:: Required action ::
Exclude any images and output the remaining records exactly.

************

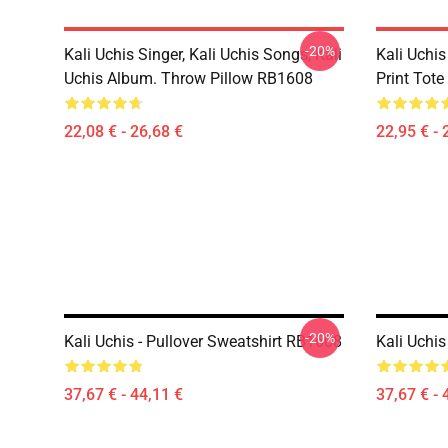
-20%
Kali Uchis Singer, Kali Uchis Songs, Kali
Kali Uchi
Uchis Album. Throw Pillow RB1608
Print Tot
22,08 € - 26,68 €
22,95 € - 
-20%
Kali Uchis - Pullover Sweatshirt RB1608
Kali Uchi
37,67 € - 44,11 €
37,67 € -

************

:: Output of the exercise ::
-20%
Kali Uchis Singer, Kali Uchis Songs, Kali
Kali Uchi
Uchis Album. Throw Pillow RB1608
Print Tot
22,08 € - 26,68 €
22,95 € - 
-20%
Kali Uchis - Pullover Sweatshirt RB1608
Kali Uchi
37,67 € - 44,11 €
37,67 € -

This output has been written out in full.